The course is very good and has taught me the all the important concepts required to build a sequence model. The assignments are also very neatly and precisely designed for the real world application.

创建者 Ozioma N

Jun 09, 2019

Great module, I am lucky to have used this resources in learning sequence models, I can imagine running LSTM using one of the frameworks without ever implementing it myself, Andrew Ng/Deeplearning.ai is the best!

创建者 Ning M

Feb 21, 2018

Hope can elaborate the backpropagation of RNN much more. BP through time is a bit tricky though we do not need to think about it during implementation using most of existing deep learning frameworks.

创建者 Jason J D

Sep 11, 2019

Wonderful end to this Deep Learning Specialization. The programming assignments cover up a variety of hot topics in the Deep Learning market. The videos are very well made and teach the content in depth. A special thanks to Prof.
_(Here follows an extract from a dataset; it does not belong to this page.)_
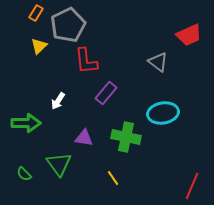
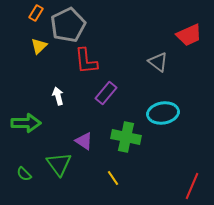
white arrow: moved 5 px up; rotated 132 degrees clockwise
purple triangle: moved 3 px down; rotated 24 degrees clockwise
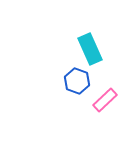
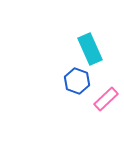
pink rectangle: moved 1 px right, 1 px up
Andrew for yet another amazing course in this wonderful specialization!

创建者 Ravi K S

May 20, 2019

Could have been more thorough like previous courses

创建者 Johannes J

Jun 27, 2019

Great insights, helpful notebooks, good explanations.

创建者 Beibit

Jun 26, 2019

Little bit math heavy. It was sometimes hard to understand the intuition, e.g. RNN, LSTM, GRU

创建者 Jaime G

Jun 27, 2019

Some coding assignments were too hard to follow what was required.

创建者 Marc B

Jul 12, 2018

This one went a little fast for me, can't say that I'm confident on the shapes of tensors going through RNNs and why

创建者 AlainH

Feb 05, 2018

This course has many inconsistencies and errors in the homework. Seems like a rushed job.